Later all of us had to get off the bus and present our passports. I saw how one of the young Ukrainian guy’s hands were shaking as he showed his papers to the border guard. I don’t know what the border guard asked him, but you could interpret it in different ways. Possibly the border guard has done this for many months. Possibly he was unhappy about these men leaving Ukraine or suspected their reasons as an excuse for cowardice. Or he was just tired and grumpy. Most people in Ukraine are feeling fatigued after 14 months of full-scale war.

Crossing the Polish border was another story, but I will leave it out. Finally, we crossed into the free and peaceful space of the European Union. There is an invisible, but clear marker. You know that you don’t have to worry about the air alarms, checkpoints, uncertainty, danger, and all sorts of interruptions because of the war. Yes, most of the road was still ahead (Poland is such a big country to cross), but I could start counting the hours. At the same time, each mile and each hour that was bringing me closer to my home in Riga was taking the Ukrainian women, children, and men farther and farther away from their homes. I could not sense any excitement in them. They were simply doing what they had to do. There was a certain sense of resignation.

Except my new companion Igor. He was commenting on everything‚Ķ “Look, how well kept and orderly are the villages in Lithuania! Look, how different are the cemeteries in each country, and how nice are the sidewalks! Look, how low are the clouds, how low is the horizon! Look, at how the scenery changes! We are going north. I start seeing more and more birch trees. Well, your soil does not look so fertile.” His comments had an interesting effect on me – I started seeing things through his eyes. Through the eyes of a traveler, a visitor who is seeing something for the first time. Each scenery became a unique frame. I was invited to appreciate and enjoy things that I took for granted or didn’t find special. Like the fact that Latvia truly is a Nordic country and the sky is a different kind of blue. The horizon is much different and the sky and the earth seem to be pressed against each other. Maybe this makes us, Latvians, so bound to the ground, to the soil?!
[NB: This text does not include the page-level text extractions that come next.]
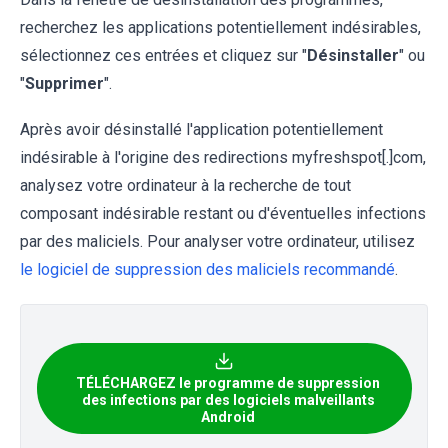
recherchez les applications potentiellement indésirables,
sélectionnez ces entrées et cliquez sur "
Désinstaller
" ou
"
Supprimer
".
Après avoir désinstallé l'application potentiellement
indésirable à l'origine des redirections myfreshspot[.]com,
analysez votre ordinateur à la recherche de tout
composant indésirable restant ou d'éventuelles infections
par des maliciels. Pour analyser votre ordinateur, utilisez
le logiciel de suppression des maliciels recommandé
.
TÉLÉCHARGEZ le programme de suppression
des infections par des logiciels malveillants
Android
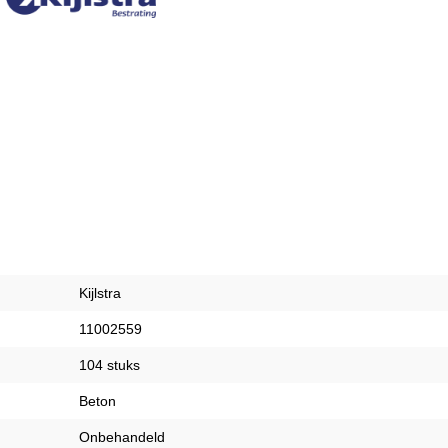
Kijlstra
11002559
104 stuks
Beton
Onbehandeld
Finally, we were at the bus station in Riga. Tired bodies got off the bus. Few of the travelers were greeted by happy friends or family members. It was obvious that there were some family reunions after many months of separation. As I walked through the bus station and looked around at the people, I was overcome with the sense that I returned from another planet, another reality. It was all so familiar, yet all was so strange. It was strange to be back in Riga. This strange sensation that my whole sense of things is out of sync. For 29 hours the bus was carrying my body, but some significant part of my being could not catch up.